[Records for the task Boundary: Start]

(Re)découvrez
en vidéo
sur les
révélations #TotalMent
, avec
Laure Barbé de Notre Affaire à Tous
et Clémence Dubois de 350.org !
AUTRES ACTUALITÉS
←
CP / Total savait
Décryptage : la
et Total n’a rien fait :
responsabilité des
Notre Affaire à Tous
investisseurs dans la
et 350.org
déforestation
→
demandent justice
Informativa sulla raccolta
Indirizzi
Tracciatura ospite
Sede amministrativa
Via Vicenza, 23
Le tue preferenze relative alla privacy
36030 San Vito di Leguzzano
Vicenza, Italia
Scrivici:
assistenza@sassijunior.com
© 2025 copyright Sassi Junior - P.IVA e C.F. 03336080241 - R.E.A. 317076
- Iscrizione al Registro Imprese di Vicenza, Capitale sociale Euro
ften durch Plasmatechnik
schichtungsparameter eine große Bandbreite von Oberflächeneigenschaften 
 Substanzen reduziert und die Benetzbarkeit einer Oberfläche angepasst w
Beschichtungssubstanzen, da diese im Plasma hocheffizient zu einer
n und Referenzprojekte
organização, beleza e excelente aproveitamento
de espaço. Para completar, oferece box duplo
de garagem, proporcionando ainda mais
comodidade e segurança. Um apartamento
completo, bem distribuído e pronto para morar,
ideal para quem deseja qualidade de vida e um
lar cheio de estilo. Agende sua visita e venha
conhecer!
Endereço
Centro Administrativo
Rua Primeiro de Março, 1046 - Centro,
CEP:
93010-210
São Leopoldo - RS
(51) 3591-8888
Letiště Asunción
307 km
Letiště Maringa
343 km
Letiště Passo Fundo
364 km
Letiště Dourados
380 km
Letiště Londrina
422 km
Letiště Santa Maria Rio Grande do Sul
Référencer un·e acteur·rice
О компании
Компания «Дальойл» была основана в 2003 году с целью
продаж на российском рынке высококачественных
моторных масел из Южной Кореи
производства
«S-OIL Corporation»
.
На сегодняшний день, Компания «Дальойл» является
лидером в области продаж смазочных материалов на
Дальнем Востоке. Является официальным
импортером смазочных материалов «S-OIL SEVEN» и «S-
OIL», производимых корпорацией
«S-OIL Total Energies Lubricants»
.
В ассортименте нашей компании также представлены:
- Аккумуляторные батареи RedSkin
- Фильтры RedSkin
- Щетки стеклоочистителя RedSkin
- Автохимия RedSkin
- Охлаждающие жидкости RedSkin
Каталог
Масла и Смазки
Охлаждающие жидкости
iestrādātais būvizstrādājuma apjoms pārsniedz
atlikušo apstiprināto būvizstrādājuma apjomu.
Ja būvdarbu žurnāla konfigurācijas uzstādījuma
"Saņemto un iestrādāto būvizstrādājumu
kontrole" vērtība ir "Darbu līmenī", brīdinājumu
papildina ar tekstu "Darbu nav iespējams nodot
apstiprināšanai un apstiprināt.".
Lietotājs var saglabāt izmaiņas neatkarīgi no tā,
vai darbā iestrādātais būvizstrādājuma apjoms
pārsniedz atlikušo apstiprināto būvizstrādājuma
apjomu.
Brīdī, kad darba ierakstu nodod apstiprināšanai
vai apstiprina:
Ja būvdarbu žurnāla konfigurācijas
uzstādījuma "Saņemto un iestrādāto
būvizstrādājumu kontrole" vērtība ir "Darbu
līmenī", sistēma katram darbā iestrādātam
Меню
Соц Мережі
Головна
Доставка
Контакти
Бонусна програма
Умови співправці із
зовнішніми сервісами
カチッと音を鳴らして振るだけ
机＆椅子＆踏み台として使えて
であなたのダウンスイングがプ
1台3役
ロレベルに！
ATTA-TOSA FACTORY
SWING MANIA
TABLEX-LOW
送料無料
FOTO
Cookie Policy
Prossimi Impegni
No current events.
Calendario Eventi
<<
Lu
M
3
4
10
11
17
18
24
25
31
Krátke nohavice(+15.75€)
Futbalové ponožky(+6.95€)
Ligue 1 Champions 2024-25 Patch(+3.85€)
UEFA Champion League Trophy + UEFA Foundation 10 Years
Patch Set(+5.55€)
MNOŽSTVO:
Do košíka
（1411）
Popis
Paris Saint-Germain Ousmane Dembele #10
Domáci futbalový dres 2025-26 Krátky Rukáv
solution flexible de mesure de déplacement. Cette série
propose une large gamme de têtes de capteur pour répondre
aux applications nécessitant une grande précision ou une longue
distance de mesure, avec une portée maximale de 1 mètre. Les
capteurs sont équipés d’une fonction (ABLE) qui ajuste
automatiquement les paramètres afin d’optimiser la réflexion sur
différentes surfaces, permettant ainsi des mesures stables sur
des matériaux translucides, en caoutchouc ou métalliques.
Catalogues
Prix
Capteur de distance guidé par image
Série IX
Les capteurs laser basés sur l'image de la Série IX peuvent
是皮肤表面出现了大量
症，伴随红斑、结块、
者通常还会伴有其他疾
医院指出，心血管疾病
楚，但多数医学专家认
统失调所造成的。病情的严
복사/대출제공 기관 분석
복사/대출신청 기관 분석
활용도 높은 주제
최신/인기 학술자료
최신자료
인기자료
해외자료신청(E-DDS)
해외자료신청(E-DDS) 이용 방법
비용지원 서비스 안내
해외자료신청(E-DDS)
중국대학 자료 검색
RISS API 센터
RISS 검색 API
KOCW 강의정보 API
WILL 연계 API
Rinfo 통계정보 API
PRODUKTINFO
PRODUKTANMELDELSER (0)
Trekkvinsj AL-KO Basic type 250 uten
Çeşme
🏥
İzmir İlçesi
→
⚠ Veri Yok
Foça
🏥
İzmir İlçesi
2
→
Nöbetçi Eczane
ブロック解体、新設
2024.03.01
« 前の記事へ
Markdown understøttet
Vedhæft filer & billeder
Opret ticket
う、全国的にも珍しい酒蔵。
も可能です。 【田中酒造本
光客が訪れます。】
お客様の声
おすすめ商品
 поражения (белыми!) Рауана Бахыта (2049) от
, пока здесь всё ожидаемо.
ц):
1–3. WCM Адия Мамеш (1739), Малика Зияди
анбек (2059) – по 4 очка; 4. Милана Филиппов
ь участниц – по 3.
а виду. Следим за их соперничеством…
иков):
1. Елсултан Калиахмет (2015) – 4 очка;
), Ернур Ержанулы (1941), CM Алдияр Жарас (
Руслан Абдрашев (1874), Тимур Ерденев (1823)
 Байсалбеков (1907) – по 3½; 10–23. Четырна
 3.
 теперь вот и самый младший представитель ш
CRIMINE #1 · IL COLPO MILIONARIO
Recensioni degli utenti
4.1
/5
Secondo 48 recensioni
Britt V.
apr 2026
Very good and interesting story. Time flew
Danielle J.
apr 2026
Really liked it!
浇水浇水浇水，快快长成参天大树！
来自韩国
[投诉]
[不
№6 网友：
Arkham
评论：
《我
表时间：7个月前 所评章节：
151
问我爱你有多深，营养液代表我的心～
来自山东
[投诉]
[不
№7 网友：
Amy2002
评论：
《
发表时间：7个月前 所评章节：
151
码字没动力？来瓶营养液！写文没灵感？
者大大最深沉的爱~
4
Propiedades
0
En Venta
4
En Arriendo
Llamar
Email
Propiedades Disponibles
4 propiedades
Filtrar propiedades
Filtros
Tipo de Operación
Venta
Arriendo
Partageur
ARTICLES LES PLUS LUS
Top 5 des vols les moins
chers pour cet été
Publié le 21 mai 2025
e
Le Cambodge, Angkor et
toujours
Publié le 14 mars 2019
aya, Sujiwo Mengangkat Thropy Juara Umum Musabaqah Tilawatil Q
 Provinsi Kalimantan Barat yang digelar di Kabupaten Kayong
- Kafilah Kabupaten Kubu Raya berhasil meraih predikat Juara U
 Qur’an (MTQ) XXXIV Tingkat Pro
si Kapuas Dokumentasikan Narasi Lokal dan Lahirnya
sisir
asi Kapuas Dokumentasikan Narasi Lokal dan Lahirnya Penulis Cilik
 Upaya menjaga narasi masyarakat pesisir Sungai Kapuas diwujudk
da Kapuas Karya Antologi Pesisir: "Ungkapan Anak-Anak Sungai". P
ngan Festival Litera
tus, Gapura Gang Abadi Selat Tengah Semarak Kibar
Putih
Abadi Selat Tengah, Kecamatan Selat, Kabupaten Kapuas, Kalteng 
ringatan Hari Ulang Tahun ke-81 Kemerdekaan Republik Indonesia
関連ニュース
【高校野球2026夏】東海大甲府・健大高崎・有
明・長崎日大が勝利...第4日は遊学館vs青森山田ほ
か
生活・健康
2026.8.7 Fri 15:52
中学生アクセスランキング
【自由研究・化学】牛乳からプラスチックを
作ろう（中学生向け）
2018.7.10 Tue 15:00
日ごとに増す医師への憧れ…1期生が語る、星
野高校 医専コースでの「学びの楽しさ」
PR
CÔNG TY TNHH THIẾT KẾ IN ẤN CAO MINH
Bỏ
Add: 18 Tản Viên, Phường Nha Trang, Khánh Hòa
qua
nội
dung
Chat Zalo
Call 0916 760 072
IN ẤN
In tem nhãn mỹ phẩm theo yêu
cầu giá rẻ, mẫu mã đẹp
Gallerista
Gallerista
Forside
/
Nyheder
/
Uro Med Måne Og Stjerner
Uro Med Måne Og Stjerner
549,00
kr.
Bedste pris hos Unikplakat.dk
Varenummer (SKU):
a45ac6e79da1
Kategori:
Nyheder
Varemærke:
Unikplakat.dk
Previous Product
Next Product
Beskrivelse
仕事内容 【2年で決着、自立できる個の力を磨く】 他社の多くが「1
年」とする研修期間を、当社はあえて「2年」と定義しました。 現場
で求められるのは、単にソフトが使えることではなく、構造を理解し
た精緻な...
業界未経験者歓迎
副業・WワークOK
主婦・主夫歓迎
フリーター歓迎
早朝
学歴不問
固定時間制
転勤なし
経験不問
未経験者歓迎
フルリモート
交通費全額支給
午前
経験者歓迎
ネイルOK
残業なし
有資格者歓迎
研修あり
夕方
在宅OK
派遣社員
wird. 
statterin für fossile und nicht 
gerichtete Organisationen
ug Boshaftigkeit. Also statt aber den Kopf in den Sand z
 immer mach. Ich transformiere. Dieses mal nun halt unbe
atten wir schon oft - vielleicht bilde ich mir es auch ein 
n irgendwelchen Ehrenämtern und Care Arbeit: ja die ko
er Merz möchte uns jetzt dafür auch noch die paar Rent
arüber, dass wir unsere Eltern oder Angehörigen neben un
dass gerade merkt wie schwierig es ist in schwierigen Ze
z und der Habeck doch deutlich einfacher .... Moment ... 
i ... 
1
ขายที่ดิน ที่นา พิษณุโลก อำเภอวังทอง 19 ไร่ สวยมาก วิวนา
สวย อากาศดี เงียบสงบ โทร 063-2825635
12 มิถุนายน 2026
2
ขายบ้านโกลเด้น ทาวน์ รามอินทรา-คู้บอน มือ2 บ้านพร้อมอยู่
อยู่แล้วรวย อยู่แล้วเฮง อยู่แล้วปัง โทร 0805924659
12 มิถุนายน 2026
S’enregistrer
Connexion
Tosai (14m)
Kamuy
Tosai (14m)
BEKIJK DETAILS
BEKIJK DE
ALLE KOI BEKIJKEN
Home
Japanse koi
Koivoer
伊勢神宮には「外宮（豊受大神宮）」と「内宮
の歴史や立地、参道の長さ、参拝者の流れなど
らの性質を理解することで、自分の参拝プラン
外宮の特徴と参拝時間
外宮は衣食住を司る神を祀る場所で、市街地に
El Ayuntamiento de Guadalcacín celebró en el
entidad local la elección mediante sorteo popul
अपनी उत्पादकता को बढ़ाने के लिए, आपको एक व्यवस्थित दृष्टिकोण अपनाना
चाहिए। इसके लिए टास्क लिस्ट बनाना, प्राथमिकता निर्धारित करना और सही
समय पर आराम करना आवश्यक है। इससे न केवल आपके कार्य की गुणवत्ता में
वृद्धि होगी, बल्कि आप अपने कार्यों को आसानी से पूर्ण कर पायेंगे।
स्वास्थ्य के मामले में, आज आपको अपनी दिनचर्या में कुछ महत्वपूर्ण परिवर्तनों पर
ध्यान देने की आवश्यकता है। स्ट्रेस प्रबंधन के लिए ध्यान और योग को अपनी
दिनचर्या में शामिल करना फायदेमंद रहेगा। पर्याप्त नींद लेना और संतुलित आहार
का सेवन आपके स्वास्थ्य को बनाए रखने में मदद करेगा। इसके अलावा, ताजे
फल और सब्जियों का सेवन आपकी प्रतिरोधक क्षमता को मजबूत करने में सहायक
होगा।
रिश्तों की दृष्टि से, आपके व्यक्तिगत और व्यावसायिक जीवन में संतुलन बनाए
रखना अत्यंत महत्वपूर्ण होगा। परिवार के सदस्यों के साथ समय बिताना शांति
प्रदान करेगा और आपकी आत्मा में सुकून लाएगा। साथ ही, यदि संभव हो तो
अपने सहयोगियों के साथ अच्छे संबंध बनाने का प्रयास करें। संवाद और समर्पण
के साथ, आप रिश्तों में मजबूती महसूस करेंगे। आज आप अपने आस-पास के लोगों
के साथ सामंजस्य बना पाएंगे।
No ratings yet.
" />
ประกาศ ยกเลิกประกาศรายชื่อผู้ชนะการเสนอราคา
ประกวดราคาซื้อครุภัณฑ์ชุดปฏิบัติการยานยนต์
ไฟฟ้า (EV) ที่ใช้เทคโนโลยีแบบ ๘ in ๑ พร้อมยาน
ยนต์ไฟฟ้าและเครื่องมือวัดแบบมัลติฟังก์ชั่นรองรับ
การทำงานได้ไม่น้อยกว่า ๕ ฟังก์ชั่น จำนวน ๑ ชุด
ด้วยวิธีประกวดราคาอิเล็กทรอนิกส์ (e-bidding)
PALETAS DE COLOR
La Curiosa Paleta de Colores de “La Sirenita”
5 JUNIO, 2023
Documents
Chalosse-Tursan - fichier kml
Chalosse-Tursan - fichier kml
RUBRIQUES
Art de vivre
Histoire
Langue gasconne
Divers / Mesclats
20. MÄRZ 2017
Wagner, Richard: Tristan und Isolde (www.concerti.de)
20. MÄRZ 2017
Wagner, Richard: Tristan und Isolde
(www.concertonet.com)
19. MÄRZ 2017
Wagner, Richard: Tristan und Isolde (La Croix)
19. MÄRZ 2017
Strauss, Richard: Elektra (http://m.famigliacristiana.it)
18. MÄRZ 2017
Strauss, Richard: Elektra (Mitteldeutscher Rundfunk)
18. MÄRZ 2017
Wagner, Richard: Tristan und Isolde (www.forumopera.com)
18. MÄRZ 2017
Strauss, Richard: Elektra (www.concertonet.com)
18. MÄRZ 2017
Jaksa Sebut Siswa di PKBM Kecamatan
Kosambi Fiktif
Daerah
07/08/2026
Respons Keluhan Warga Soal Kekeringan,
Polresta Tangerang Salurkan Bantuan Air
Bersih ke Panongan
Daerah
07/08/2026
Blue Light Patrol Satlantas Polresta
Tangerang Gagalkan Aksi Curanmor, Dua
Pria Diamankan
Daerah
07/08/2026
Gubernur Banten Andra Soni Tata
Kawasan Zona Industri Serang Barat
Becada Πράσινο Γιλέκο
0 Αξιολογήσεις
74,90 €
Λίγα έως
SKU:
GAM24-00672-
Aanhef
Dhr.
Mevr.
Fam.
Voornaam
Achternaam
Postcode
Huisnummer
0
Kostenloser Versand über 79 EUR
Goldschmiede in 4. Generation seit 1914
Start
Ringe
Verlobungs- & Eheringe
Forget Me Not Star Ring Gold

[Records for the task Boundary: End]

What this task involves:
Only the lines from the one holding "5 JUNIO, 2023" through the end of the listing should appear in the response, each restated exactly.

Your response:
5 JUNIO, 2023
Documents
Chalosse-Tursan - fichier kml
Chalosse-Tursan - fichier kml
RUBRIQUES
Art de vivre
Histoire
Langue gasconne
Divers / Mesclats
20. MÄRZ 2017
Wagner, Richard: Tristan und Isolde (www.concerti.de)
20. MÄRZ 2017
Wagner, Richard: Tristan und Isolde
(www.concertonet.com)
19. MÄRZ 2017
Wagner, Richard: Tristan und Isolde (La Croix)
19. MÄRZ 2017
Strauss, Richard: Elektra (http://m.famigliacristiana.it)
18. MÄRZ 2017
Strauss, Richard: Elektra (Mitteldeutscher Rundfunk)
18. MÄRZ 2017
Wagner, Richard: Tristan und Isolde (www.forumopera.com)
18. MÄRZ 2017
Strauss, Richard: Elektra (www.concertonet.com)
18. MÄRZ 2017
Jaksa Sebut Siswa di PKBM Kecamatan
Kosambi Fiktif
Daerah
07/08/2026
Respons Keluhan Warga Soal Kekeringan,
Polresta Tangerang Salurkan Bantuan Air
Bersih ke Panongan
Daerah
07/08/2026
Blue Light Patrol Satlantas Polresta
Tangerang Gagalkan Aksi Curanmor, Dua
Pria Diamankan
Daerah
07/08/2026
Gubernur Banten Andra Soni Tata
Kawasan Zona Industri Serang Barat
Becada Πράσινο Γιλέκο
0 Αξιολογήσεις
74,90 €
Λίγα έως
SKU:
GAM24-00672-
Aanhef
Dhr.
Mevr.
Fam.
Voornaam
Achternaam
Postcode
Huisnummer
0
Kostenloser Versand über 79 EUR
Goldschmiede in 4. Generation seit 1914
Start
Ringe
Verlobungs- & Eheringe
Forget Me Not Star Ring Gold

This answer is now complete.